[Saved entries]
========================================
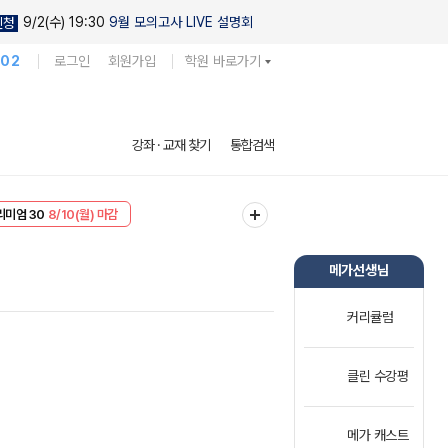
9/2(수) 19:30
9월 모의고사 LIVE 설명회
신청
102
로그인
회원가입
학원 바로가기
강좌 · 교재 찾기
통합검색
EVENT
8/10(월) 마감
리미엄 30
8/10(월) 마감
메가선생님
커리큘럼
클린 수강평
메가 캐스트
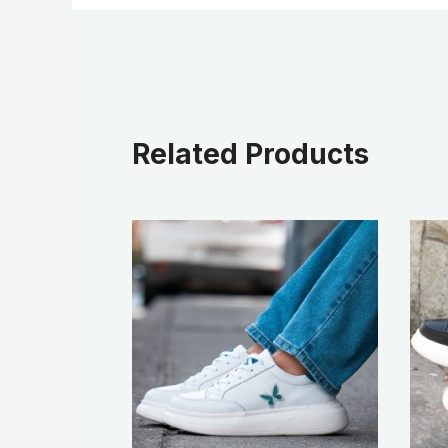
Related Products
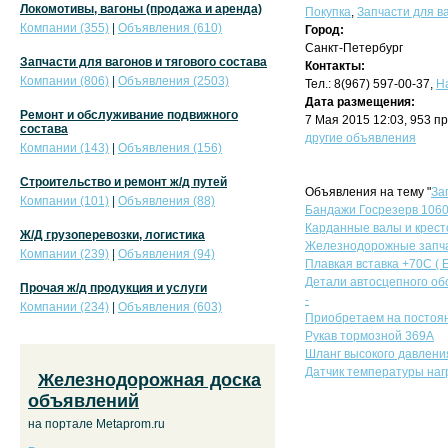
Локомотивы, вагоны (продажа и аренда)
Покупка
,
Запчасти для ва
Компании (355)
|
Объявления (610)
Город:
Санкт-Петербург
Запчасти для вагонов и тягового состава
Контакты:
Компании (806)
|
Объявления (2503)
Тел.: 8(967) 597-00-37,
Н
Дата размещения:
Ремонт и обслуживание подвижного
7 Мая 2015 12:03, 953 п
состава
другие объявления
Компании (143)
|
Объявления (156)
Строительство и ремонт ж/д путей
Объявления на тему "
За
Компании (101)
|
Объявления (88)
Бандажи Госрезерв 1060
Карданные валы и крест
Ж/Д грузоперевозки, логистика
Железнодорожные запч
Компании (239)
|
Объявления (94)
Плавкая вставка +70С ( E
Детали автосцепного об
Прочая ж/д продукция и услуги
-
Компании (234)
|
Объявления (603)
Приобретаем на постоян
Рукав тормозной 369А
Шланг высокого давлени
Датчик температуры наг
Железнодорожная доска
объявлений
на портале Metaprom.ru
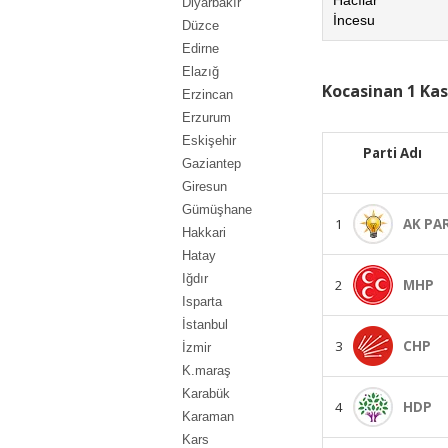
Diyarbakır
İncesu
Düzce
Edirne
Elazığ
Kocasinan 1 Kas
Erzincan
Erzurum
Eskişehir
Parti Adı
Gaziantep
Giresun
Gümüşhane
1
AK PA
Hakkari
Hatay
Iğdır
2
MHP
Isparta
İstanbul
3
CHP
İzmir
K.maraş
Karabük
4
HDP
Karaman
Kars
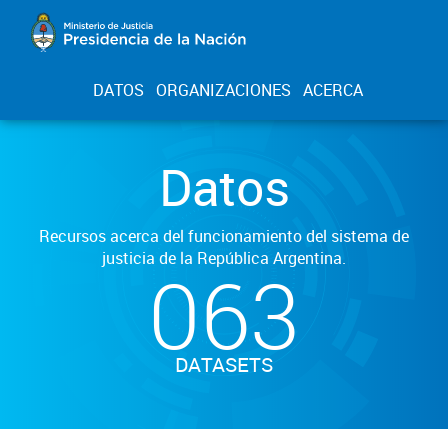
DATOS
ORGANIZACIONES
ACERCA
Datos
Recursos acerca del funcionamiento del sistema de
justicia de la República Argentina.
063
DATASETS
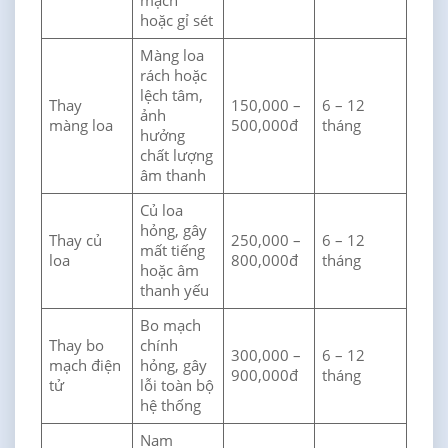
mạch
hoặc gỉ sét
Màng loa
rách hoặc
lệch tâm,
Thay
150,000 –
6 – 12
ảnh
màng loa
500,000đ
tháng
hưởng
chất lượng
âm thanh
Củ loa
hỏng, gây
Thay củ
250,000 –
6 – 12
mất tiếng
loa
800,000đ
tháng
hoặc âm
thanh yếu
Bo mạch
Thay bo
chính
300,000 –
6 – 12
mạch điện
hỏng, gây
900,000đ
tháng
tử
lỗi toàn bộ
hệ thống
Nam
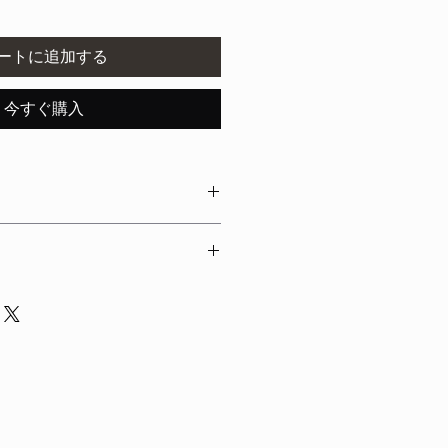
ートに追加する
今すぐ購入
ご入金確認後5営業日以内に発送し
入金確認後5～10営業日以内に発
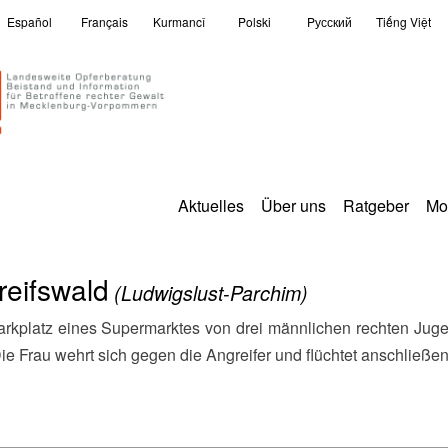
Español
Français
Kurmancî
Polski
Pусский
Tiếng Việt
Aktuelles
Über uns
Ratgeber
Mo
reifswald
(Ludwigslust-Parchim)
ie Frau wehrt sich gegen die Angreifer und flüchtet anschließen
========================================
» Prompt: Which lines in the data above contain "Запчасти"? Show each one.

» Exercise answer:
Запчасти для ва
Запчасти для вагонов и тягового состава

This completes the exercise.